Arthroplasty thumb basal joint ligament
PREOPERATIVE DIAGNOSIS: Severe left thumb basal joint arthritis.
POSTOPERATIVE DIAGNOSIS: Severe left thumb basal joint arthritis.
PROCEDURE PERFORMED: Left thumb basal joint replacement using ligament reconstruction, **__________** turned-under position technique.
ANESTHESIA: General endotracheal
BRIEF HISTORY: This is a 62-year-old woman who has developed severe arthritis of her left thumb basal joint. We have tried treating this conservatively with splints, anti-inflammatory medicines, and steroid injection without adequate relief of the problem. She wishes to proceed to the operating room for basal joint replacement.
PROCEDURE: The patient was taken to the operating room, placed in supine position, and general anesthesia obtained without complication. We then prepped and draped the left arm with Techni-Care in the usual sterile fashion. I then exsanguinated the left arm and inflated a tourniquet on the upper arm to 250 mmHg. A somewhat sickle-shaped incision was then made on the left thumb basal joint extending proximally along the radial border of the flexor carpi radialis. Skin flaps were elevated, being careful to avoid injury to radial nerve branches. The radial artery was retracted dorsally. I then opened the trapezius-metacarpal joint capsule longitudinally. Joint capsule flaps were elevated to allow exposure to the trapezium. I then used a sagittal saw to perform a cruciate splitting of the trapezium. I then used an osteotome to split that apart and then used a rongeur to remove the entire trapezium in a piece-meal fashion. I made sure that the trapezium was completely removed. All this was done very carefully to avoid injury to the underlying flexor carpi radialis tendon. I then sawed off the base of the thumb metacarpal in a perpendicular fashion, that is perpendicular to the long axis of the metacarpal.

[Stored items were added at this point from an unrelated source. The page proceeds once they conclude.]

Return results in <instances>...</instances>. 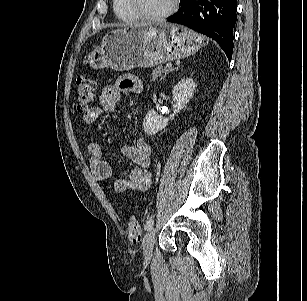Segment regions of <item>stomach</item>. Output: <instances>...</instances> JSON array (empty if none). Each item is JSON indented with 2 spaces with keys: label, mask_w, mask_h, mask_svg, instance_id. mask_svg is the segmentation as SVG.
<instances>
[{
  "label": "stomach",
  "mask_w": 307,
  "mask_h": 301,
  "mask_svg": "<svg viewBox=\"0 0 307 301\" xmlns=\"http://www.w3.org/2000/svg\"><path fill=\"white\" fill-rule=\"evenodd\" d=\"M205 44V37L181 25L140 24L108 33L85 62L94 69L148 68L190 56Z\"/></svg>",
  "instance_id": "obj_1"
}]
</instances>
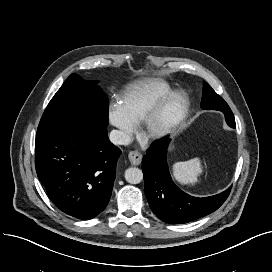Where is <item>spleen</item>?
Masks as SVG:
<instances>
[{"label": "spleen", "instance_id": "spleen-1", "mask_svg": "<svg viewBox=\"0 0 272 272\" xmlns=\"http://www.w3.org/2000/svg\"><path fill=\"white\" fill-rule=\"evenodd\" d=\"M202 171L201 160L198 157L185 162H177L172 165L173 177L182 185H193L196 183Z\"/></svg>", "mask_w": 272, "mask_h": 272}]
</instances>
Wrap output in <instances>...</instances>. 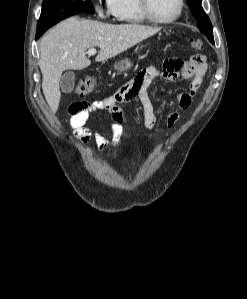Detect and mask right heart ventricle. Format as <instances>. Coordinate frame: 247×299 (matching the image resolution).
I'll use <instances>...</instances> for the list:
<instances>
[{
	"instance_id": "1",
	"label": "right heart ventricle",
	"mask_w": 247,
	"mask_h": 299,
	"mask_svg": "<svg viewBox=\"0 0 247 299\" xmlns=\"http://www.w3.org/2000/svg\"><path fill=\"white\" fill-rule=\"evenodd\" d=\"M110 10L114 18L123 23L142 24L147 19L142 14L139 0H110Z\"/></svg>"
}]
</instances>
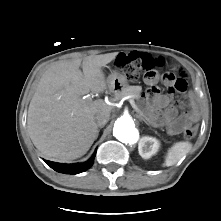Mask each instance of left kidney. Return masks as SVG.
<instances>
[{
    "mask_svg": "<svg viewBox=\"0 0 221 221\" xmlns=\"http://www.w3.org/2000/svg\"><path fill=\"white\" fill-rule=\"evenodd\" d=\"M160 147L159 141L154 137L144 136L141 138L138 146L139 154L144 159H149L156 154Z\"/></svg>",
    "mask_w": 221,
    "mask_h": 221,
    "instance_id": "5707ae66",
    "label": "left kidney"
}]
</instances>
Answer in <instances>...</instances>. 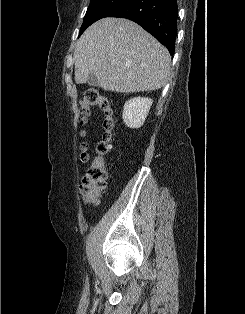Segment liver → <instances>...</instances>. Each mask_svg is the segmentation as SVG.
I'll list each match as a JSON object with an SVG mask.
<instances>
[{
	"mask_svg": "<svg viewBox=\"0 0 245 314\" xmlns=\"http://www.w3.org/2000/svg\"><path fill=\"white\" fill-rule=\"evenodd\" d=\"M74 62L77 84L88 83L89 74H93L98 81L94 86L133 93L164 87L169 79L171 56L135 22L104 18L79 38Z\"/></svg>",
	"mask_w": 245,
	"mask_h": 314,
	"instance_id": "1",
	"label": "liver"
}]
</instances>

About a 4 mm drill hole was then placed through the thumb metacarpal diametrically opposed to the insertion of the flexor carpi radialis. All that wound is irrigated out with saline and is packed with a moist gauze.
Several stair-step incisions were then made on the volar forearm to harvest the radial half of the flexor carpi radialis tendon. That was then delivered into the trapezium fossa and then split all the way up to its insertion into the index metacarpal. Half of the tendon was then passed into the drill hole in the thumb metacarpal and brought back and sutured to itself with 4-0 nylon stitches. This created a sling to split the base of the thumb metacarpal.
At that point we deflated the tourniquet. I closed the forearm wounds at that point. Accurate hemostasis was obtained with the electrocautery in all the wounds. I then again irrigated out the trapezium fossa wound and then placed two 4-0 nylon stitches deep into the trapezium fossa. One of those was used to anchovy the remaining portion of the flexor carpi radialis tendon, and the other was used to perform a pursestring closure of the joint capsule over the anchovy tendon. This seemed to create a very secure repair of the trapezium fossa with good stability and motion of the thumb metacarpal.
Again, the wound is irrigated out with saline and I closed the wound with interrupted 4-0 Monocryl sutures. Even prior to starting the anesthetic, I did perform a 1% lidocaine and 0.5% Marcaine median and radial nerve block, but at the end of the procedure I again infiltrated the wound with that same solution.
At the end of the procedure, the digits had normal color and capillary refill. A bulky dressing was applied with a thumb spica splint. She was then taken to the recovery room in satisfactory condition after being aroused from anesthesia.